In a New Hampshire Union Leader op-ed, Steve Duprey and Terry Shumaker, longtime Republican and Democratic National Committee members, argued that Gardner’s nonpartisan reputation has been an essential ingredient in helping build trust among other states to preserve New Hampshire’s position — one that Van Ostern, who hasn’t ruled out running for political office again, might imperil.
“The key to (Gardner’s) success has been that he was not a partisan Democrat or Republican with political ambitions, but a dedicated public servant who is fully trusted by both parties to do the right thing without concern for his own political future or that of any particular presidential candidate,” they wrote.
Five former governors — four Republicans and one Democrat — also endorsed Gardner last week, praising him for presiding over state elections “with absolute independence and incorruptible motive.”
But many local Democrats disagree with that assessment, saying they’ve been frustrated for years over how Gardner had come to support Republican efforts to institute new voting restrictions, including a voter ID measure and a pair of laws that impose requirements on new voters to prove they lived in the jurisdiction where they want to vote. The latter, critics charge, was a GOP effort to curb voting by college students.
Van Ostern has also argued the office is long overdue for modernization, writing in the Union Leader Tuesday about frustration with a web site “that is often broken; of forms that sometimes just don’t make sense; and arbitrary procedures dictated from the top that often seem locked in the past.”
Gardner’s willingness to join Trump’s election commission was the last straw for many.
Criticism of that decision grew exponentially after the panel’s vice chairman, Kansas Republican Secretary of State Kris Kobach, penned an op-ed just days before a meeting in New Hampshire last year claiming Democrat Maggie Hassan’s narrow victory over Republican Sen. Kelly Ayotte in 2016 was “stolen through voter fraud.” The state’s Democratic congressional delegation issued rare public criticism of Gardner and called for him to resign from the panel.

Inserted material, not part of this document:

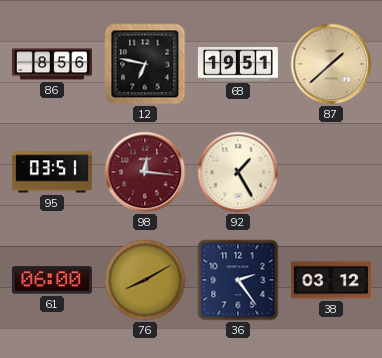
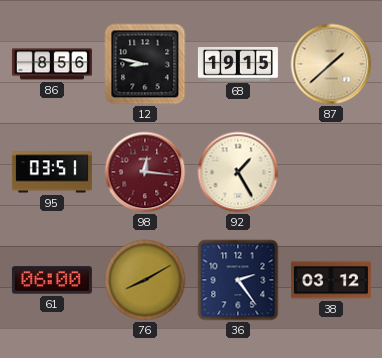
12: 6:47 -> 8:47
68: 19:51 -> 19:15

Instead, Gardner used the commission meeting to respond publicly to Kobach. He huddled with long-serving advisors, who emphasized the need for a strong stand. Kobach would leave New Hampshire that day, one noted, but Gardner would remain to live with the consequences.
Gardner proceeded to sternly, though in his understated style, push back on Kobach, standing by the outcome of the Senate contest.
Maine Democratic Secretary of State Matt Dunlap, another member of the commission, defended Gardner, saying it was important for Democrats to serve on the commission to ensure the party had a voice in the process. Dunlap would eventually file a suit against the commission, which contributed to its disbanding.